▸ Work instructions: A word-for-word copy of the records that follow is needed, with every picture omitted.

▸ Information provided:
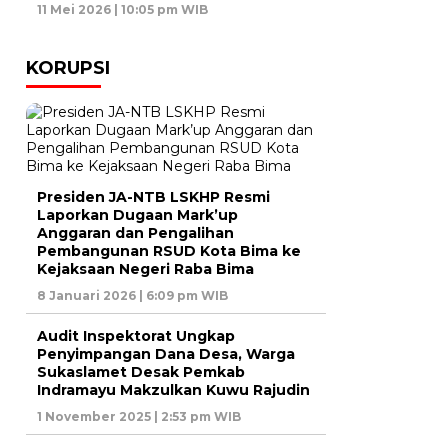
11 Mei 2026 | 10:05 pm WIB
KORUPSI
Presiden JA-NTB LSKHP Resmi
Laporkan Dugaan Mark’up
Anggaran dan Pengalihan
Pembangunan RSUD Kota Bima ke
Kejaksaan Negeri Raba Bima
8 Januari 2026 | 6:09 pm WIB
Audit Inspektorat Ungkap
Penyimpangan Dana Desa, Warga
Sukaslamet Desak Pemkab
Indramayu Makzulkan Kuwu Rajudin
1 November 2025 | 2:53 pm WIB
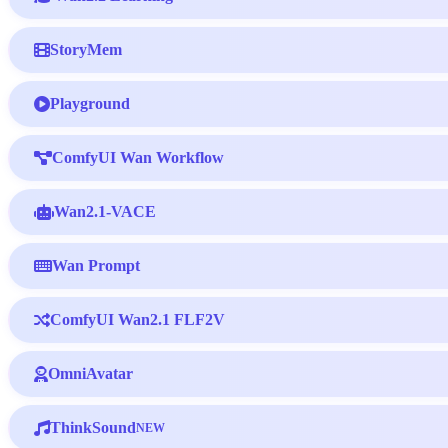
StoryMem
Playground
ComfyUI Wan Workflow
Wan2.1-VACE
Wan Prompt
ComfyUI Wan2.1 FLF2V
OmniAvatar
ThinkSound
NEW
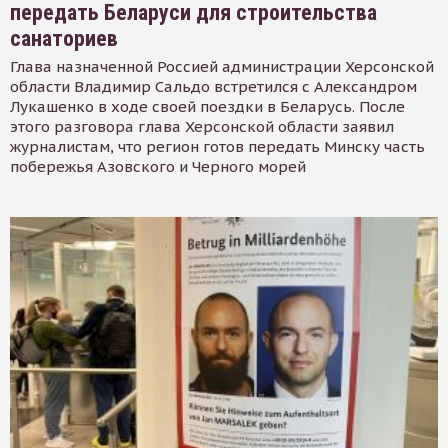
передать Беларуси для строительства
санаториев
Глава назначенной Россией администрации Херсонской
области Владимир Сальдо встретился с Александром
Лукашенко в ходе своей поездки в Беларусь. После
этого разговора глава Херсонской области заявил
журналистам, что регион готов передать Минску часть
побережья Азовского и Черного морей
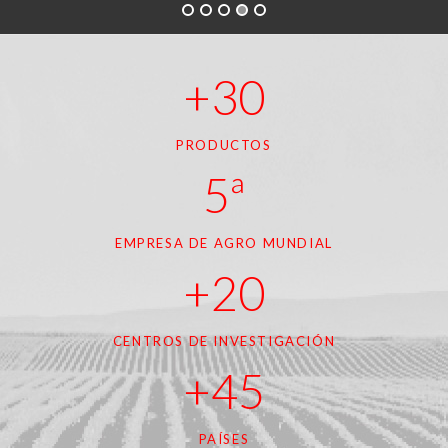
+30
PRODUCTOS
5ª
EMPRESA DE AGRO MUNDIAL
+20
CENTROS DE INVESTIGACIÓN
+45
PAÍSES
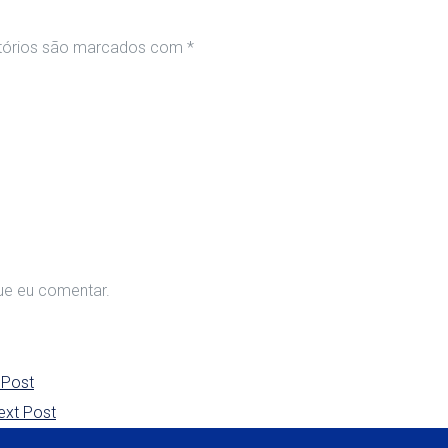
tórios são marcados com
*
ue eu comentar.
 Post
ext Post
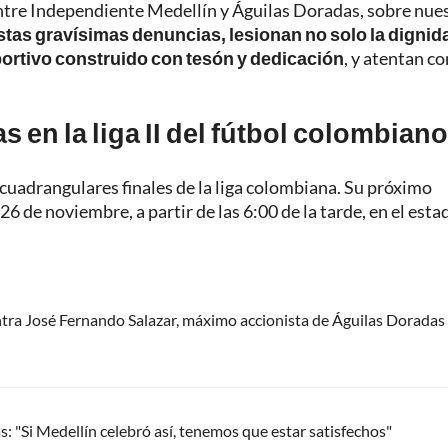
 entre Independiente Medellín y Águilas Doradas, sobre nue
stas gravísimas denuncias, lesionan no solo la dignid
portivo construido con tesón y dedicación
, y atentan c
 en la liga II del fútbol colombian
cuadrangulares finales de la liga colombiana. Su próximo
 de noviembre, a partir de las 6:00 de la tarde, en el esta
tra José Fernando Salazar, máximo accionista de Águilas Doradas
: "Si Medellín celebró así, tenemos que estar satisfechos"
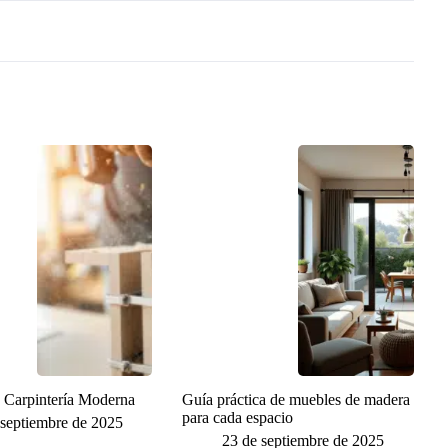
a Carpintería Moderna
Guía práctica de muebles de madera
para cada espacio
 septiembre de 2025
23 de septiembre de 2025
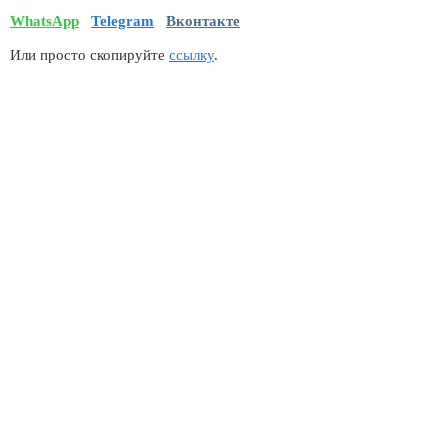
WhatsApp
Telegram
Вконтакте
Или просто скопируйте
ссылку
.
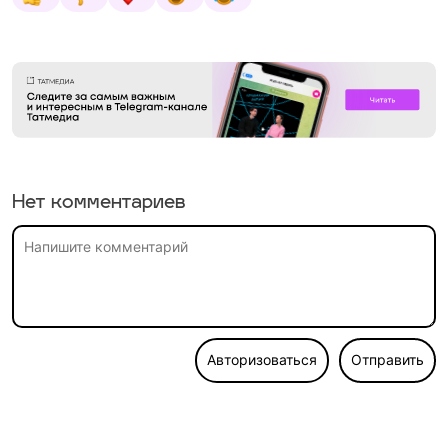
Нет комментариев
Авторизоваться
Отправить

▸ Response for this exercise:
11 Mei 2026 | 10:05 pm WIB
KORUPSI
Presiden JA-NTB LSKHP Resmi
Laporkan Dugaan Mark’up
Anggaran dan Pengalihan
Pembangunan RSUD Kota Bima ke
Kejaksaan Negeri Raba Bima
8 Januari 2026 | 6:09 pm WIB
Audit Inspektorat Ungkap
Penyimpangan Dana Desa, Warga
Sukaslamet Desak Pemkab
Indramayu Makzulkan Kuwu Rajudin
1 November 2025 | 2:53 pm WIB
StoryMem
Playground
ComfyUI Wan Workflow
Wan2.1-VACE
Wan Prompt
ComfyUI Wan2.1 FLF2V
OmniAvatar
ThinkSound
NEW
передать Беларуси для строительства
санаториев
Глава назначенной Россией администрации Херсонской
области Владимир Сальдо встретился с Александром
Лукашенко в ходе своей поездки в Беларусь. После
этого разговора глава Херсонской области заявил
журналистам, что регион готов передать Минску часть
побережья Азовского и Черного морей
+30
PRODUCTOS
5ª
EMPRESA DE AGRO MUNDIAL
+20
CENTROS DE INVESTIGACIÓN
+45
PAÍSES
tórios são marcados com
*
ue eu comentar.
 Post
ext Post
 entre Independiente Medellín y Águilas Doradas, sobre nue
stas gravísimas denuncias, lesionan no solo la dignid
portivo construido con tesón y dedicación
, y atentan c
 en la liga II del fútbol colombian
cuadrangulares finales de la liga colombiana. Su próximo
 de noviembre, a partir de las 6:00 de la tarde, en el esta
tra José Fernando Salazar, máximo accionista de Águilas Doradas
: "Si Medellín celebró así, tenemos que estar satisfechos"
a Carpintería Moderna
Guía práctica de muebles de madera
para cada espacio
 septiembre de 2025
23 de septiembre de 2025
WhatsApp
Telegram
Вконтакте
Или просто скопируйте
ссылку
.
Нет комментариев
Авторизоваться
Отправить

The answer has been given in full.